COP28 summit ends with historic deal to transit from fossil fuel

COP28 summit ends with historic deal to transit from fossil fuel

The 28th United Nations Climate Change Conference (COP28), held in Dubai this December, culminated in a historic agreement that marks a turning point in the fight against climate change.

For the first time ever, a global climate agreement has explicitly called for a transition away from fossil fuels, acknowledging the urgent need to cut emissions and limit global warming.

“With an unprecedented reference to transitioning away from all fossil fuels, The UAE Consensus is delivering a paradigm shift that has the potential to redefine our economies,” the summit’s UAE presidency said on social media. Dubai has been hosting the conference for the past two weeks against a backdrop of controversy, geopolitical conflicts and increasing extreme weather events.

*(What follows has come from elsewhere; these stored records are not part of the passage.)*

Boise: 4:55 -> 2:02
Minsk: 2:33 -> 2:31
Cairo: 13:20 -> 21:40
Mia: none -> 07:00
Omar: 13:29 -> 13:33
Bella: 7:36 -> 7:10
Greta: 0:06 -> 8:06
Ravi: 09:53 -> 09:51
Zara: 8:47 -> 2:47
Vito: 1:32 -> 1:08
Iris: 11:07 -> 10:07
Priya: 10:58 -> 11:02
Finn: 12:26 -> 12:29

“We delivered world first after world first,” the UAE summit presidency said in a further social media update.

Read also: COP28: Outrage greets OPEC’s ‘leaked letter’ to Nigeria

“A global goal to triple renewables and double energy efficiency. Declarations on agriculture, food and health. More oil and gas companies are stepping up for the first time on methane and emissions. And we have language on fossil fuels in our final agreement.”

An updated proposal published by the UAE earlier on Wednesday, which was agreed on after all-night discussions, called for a “transitioning away from fossil fuels in energy systems, in a just, orderly and equitable manner, accelerating action in this critical decade, so as to achieve net zero by 2050 in keeping with the science.”

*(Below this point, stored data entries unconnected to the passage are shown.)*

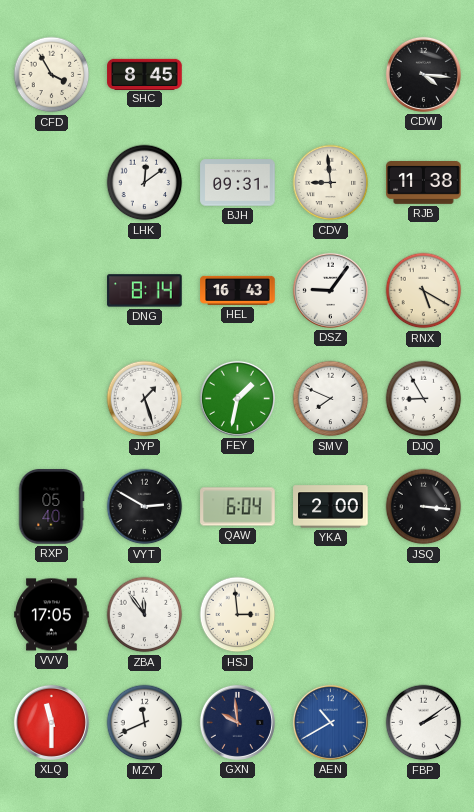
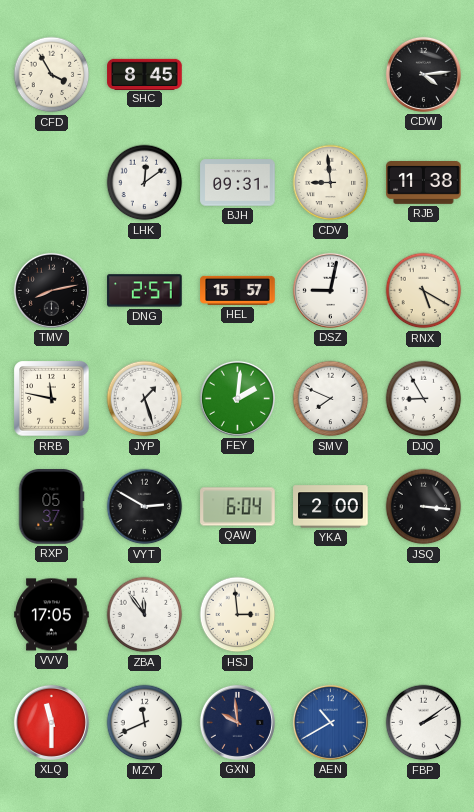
CDW: 4:16 -> 4:14
TMV: none -> 8:13
DNG: 8:14 -> 2:57
HEL: 16:43 -> 15:57
DSZ: 9:06 -> 9:02
RRB: none -> 11:47
FEY: 1:32 -> 2:01
RXP: 05:40 -> 05:37
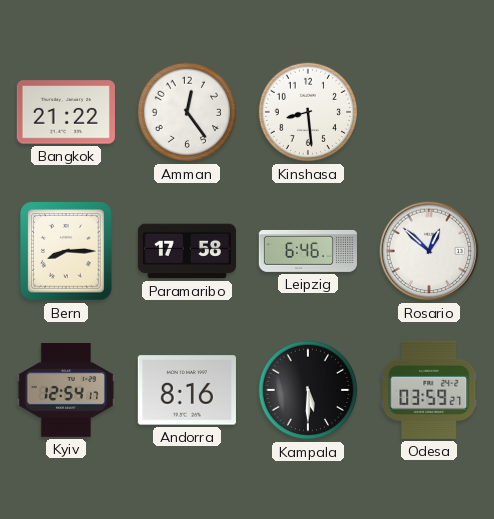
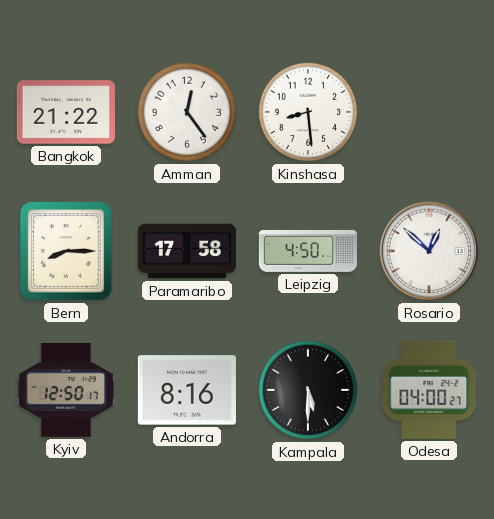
Leipzig: 6:46 -> 4:50
Kyiv: 12:54 -> 12:50
Odesa: 03:59 -> 04:00
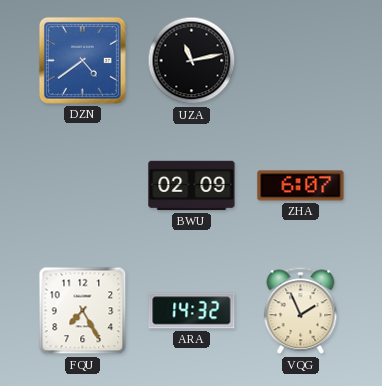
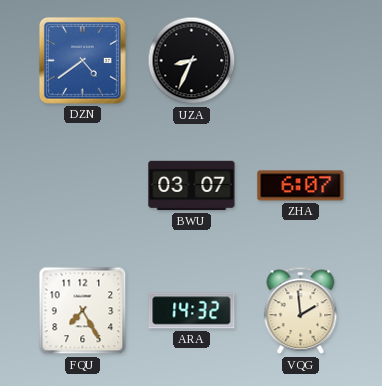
UZA: 11:13 -> 8:34
BWU: 02:09 -> 03:07
VQG: 1:56 -> 1:59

The draft deal text also urged for “accelerating efforts towards the phase-down of unabated coal power” and for “tripling renewable energy capacity globally and doubling the global average annual rate of energy efficiency improvements by 2030.”

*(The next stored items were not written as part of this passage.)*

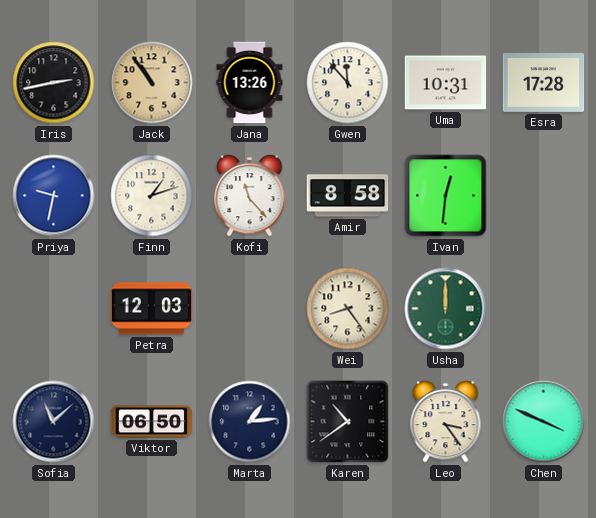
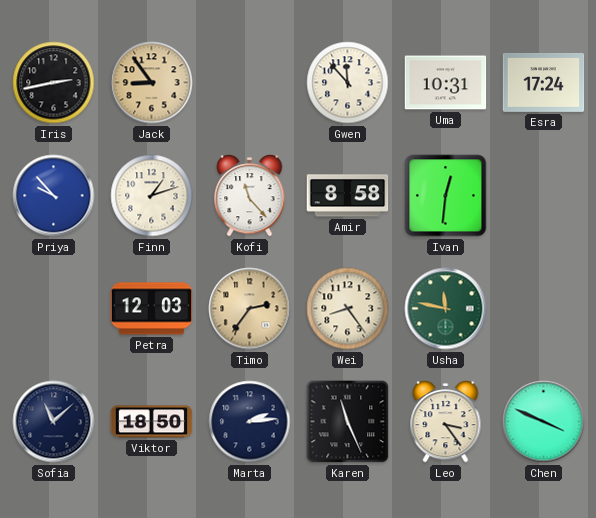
Jack: 10:54 -> 8:54
Jana: 13:26 -> none
Esra: 17:28 -> 17:24
Priya: 9:32 -> 9:53
Timo: none -> 2:36
Usha: 12:00 -> 11:47
Viktor: 06:50 -> 18:50
Marta: 1:14 -> 2:14
Karen: 10:39 -> 11:26
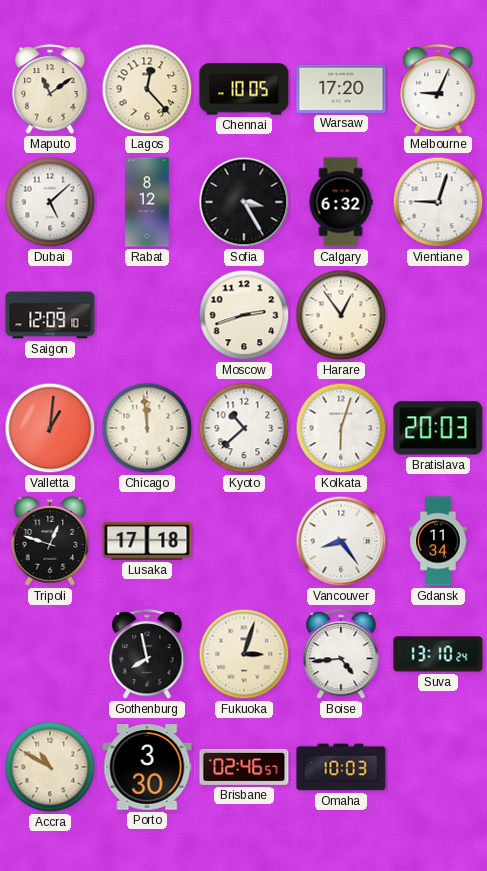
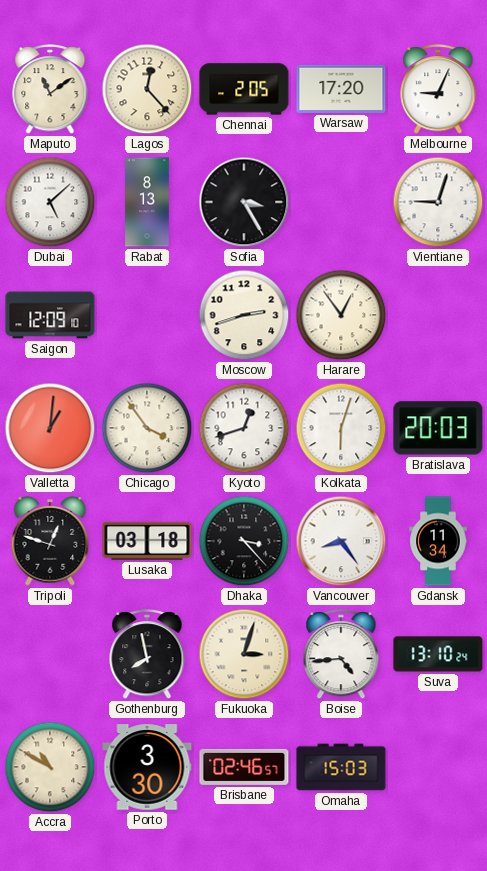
Chennai: 10:05 -> 2:05
Rabat: 8:12 -> 8:13
Calgary: 6:32 -> none
Chicago: 11:59 -> 3:54
Kyoto: 10:38 -> 12:42
Lusaka: 17:18 -> 03:18
Dhaka: none -> 3:23
Omaha: 10:03 -> 15:03
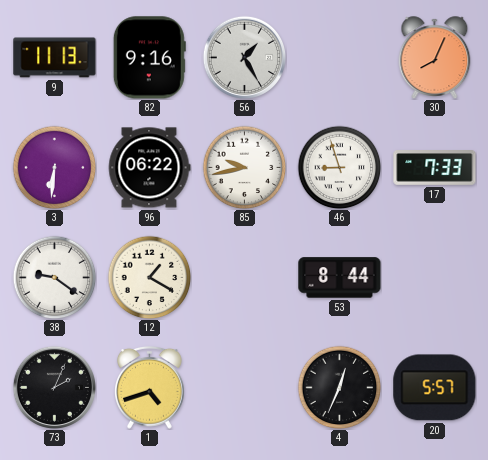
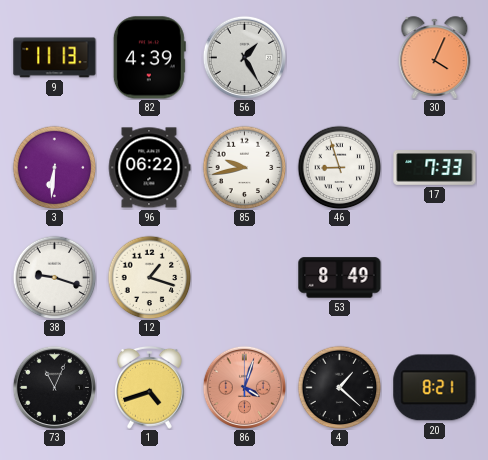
82: 9:16 -> 4:39
30: 8:04 -> 4:04
38: 9:21 -> 9:18
12: 1:20 -> 1:18
53: 8:44 -> 8:49
73: 2:04 -> 11:04
86: none -> 4:03
4: 12:34 -> 1:22
20: 5:57 -> 8:21
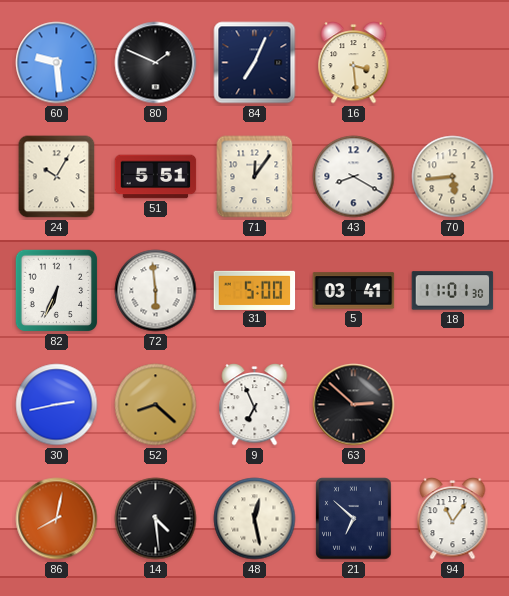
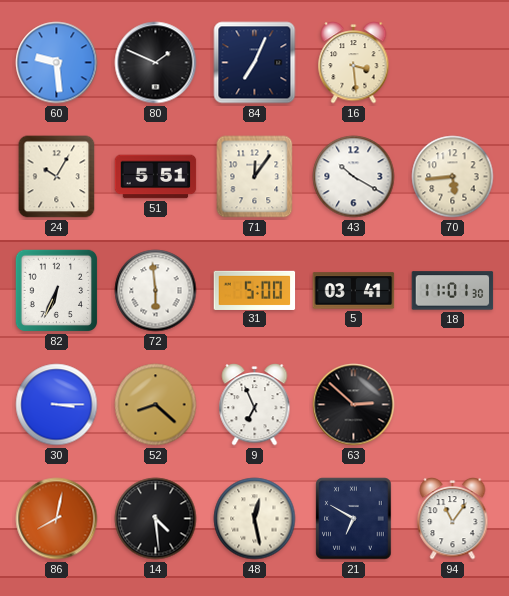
43: 8:20 -> 10:20
30: 2:43 -> 3:15
21: 6:52 -> 6:50
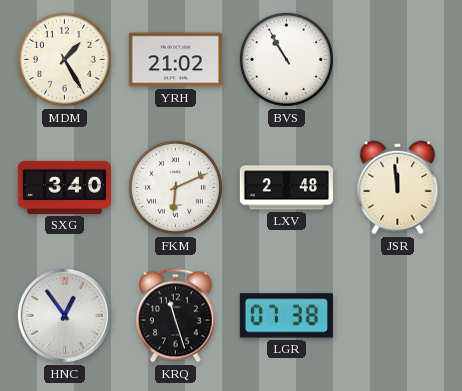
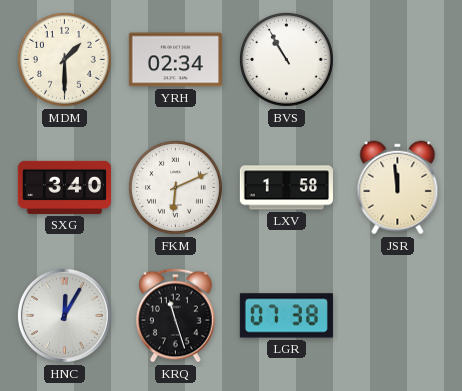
MDM: 1:25 -> 1:30
YRH: 21:02 -> 02:34
LXV: 2:48 -> 1:58
HNC: 12:54 -> 12:05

Critically, the proposal did not mandate an absolute phase-out of hydrocarbons.

The burning of coal, oil and gas is the largest contributor to climate change, accounting for more than three quarters of global greenhouse gas emissions.

The Wednesday announcement comes after a previous draft text published in the final throes of the talks triggered widespread criticism for failing to include language on ending the use of fossil fuels, as negotiations laid bare deep divisions among policymakers over the future of hydrocarbons.

Alok Sharma, the UK.’s COP26 president, on Tuesday said that only a deal including “very clear” language on the phase-out of fossil fuels and a credible plan to deliver that would be good enough to keep alive the prospect of limiting global warming to 1.5 degrees Celsius.

The 1.5 degrees Celsius threshold is the aspirational global temperature limit set in the landmark 2015 Paris Agreement. Its importance is widely recognized because so-called tipping points become more likely beyond this level.

“If we don’t reach agreement on that language, I think the consequences are going to be grave,” Sharma told CNBC’s “Street Signs Europe.”

Sultan Al-Jaber, COP28 President sparked a backlash earlier this month after he claimed there is “no science” behind calls for a phase-out of fossil fuels. His remarks followed reporting by the BBC ahead of the summit that suggested UAE officials were seeking to cash in on their host status to push for oil and gas deals.

A COP28 spokesperson described the documents referred to in the BBC article as “inaccurate.” Separately, Al-Jaber said last week that his team “very much believe and respect the science” and added that he’d been surprised by the “constant and repeated attempts to undermine the work of the COP28 presidency.”

Al-Jaber was seen as a contentious choice to lead COP28 discussions in Dubai given that he also works as the head of the state-run Abu Dhabi National Oil Co.

In an unprecedented start to proceedings on Nov. 30, delegates at COP28 sealed the details of a landmark deal to help the world’s most vulnerable countries pay for the impacts of climate disasters.

Read also: Nigeria gas takes center stage as NNPC strikes key agreements at COP28

The operationalisation of the so-called loss and damage fund prompted a standing ovation from delegates in the audience. The historic agreement was hailed as a welcome breakthrough and one that helped to clear the way for policymakers to negotiate on other major issues.

Thereafter, a flurry of announcements sought to help decarbonize the energy sector, with nearly 120 governments pledging to triple renewable energy capacity by 2030. Other initiatives launched at the conference included sizable blocs committing to expand nuclear power and slash methane emissions.